🤖 AI Summary
Role-playing agents (RPAs) frequently exhibit insufficient or excessive refusal when confronted with queries conflicting with their assigned role knowledge. To address this, we construct a multi-type conflict query evaluation benchmark and, for the first time, identify separable refusal/answer regions in the forward representation space of RPAs. Building on this finding, we propose a lightweight, gradient-guided low-rank representation editing method—inspired by LoRA—that explicitly steers conflict queries into the refusal region. Our approach significantly improves refusal accuracy (+28.6%) without compromising role consistency, while maintaining stable performance on non-conflict tasks (±0.3% fluctuation). The core contributions are: (1) uncovering an interpretable, structurally separable refusal subspace in the latent representation space; and (2) establishing a novel paradigm for refusal enhancement grounded in representation editing—shifting refusal behavior from output-level heuristics to controllable, geometric manipulation of internal representations.
📝 Abstract
Role-Playing Agents (RPAs) have shown remarkable performance in various applications, yet they often struggle to recognize and appropriately respond to hard queries that conflict with their role-play knowledge.
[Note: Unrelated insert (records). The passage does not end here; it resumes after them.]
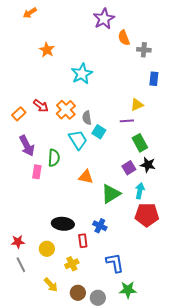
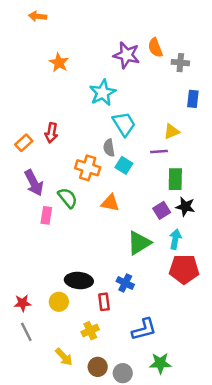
orange arrow: (30, 13) -> (38, 16), turned 40
purple star: (104, 19) -> (126, 55), moved, turned -30
red arrow: (41, 106) -> (51, 133), turned 63
orange cross: (66, 110) -> (88, 168), moved, turned -30
cyan trapezoid: (78, 140) -> (124, 124), moved
green rectangle: (140, 143) -> (175, 179), turned 30
green semicircle: (54, 158) -> (68, 198), turned -42
orange triangle: (86, 177) -> (110, 203), moved
yellow circle: (47, 249) -> (59, 302), moved
blue L-shape: (115, 263) -> (144, 329), turned 85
To investigate RPAs' performance when faced with different types of conflicting requests, we develop an evaluation benchmark that includes contextual knowledge conflicting requests, parametric knowledge conflicting requests, and non-conflicting requests to assess RPAs' ability to identify conflicts and refuse to answer appropriately without over-refusing. Through extensive evaluation, we find that most RPAs behave significant performance gaps toward different conflict requests. To elucidate the reasons, we conduct an in-depth representation-level analysis of RPAs under various conflict scenarios. Our findings reveal the existence of rejection regions and direct response regions within the model's forwarding representation, and thus influence the RPA's final response behavior. Therefore, we introduce a lightweight representation editing approach that conveniently shifts conflicting requests to the rejection region, thereby enhancing the model's refusal accuracy. The experimental results validate the effectiveness of our editing method, improving RPAs' refusal ability of conflicting requests while maintaining their general role-playing capabilities.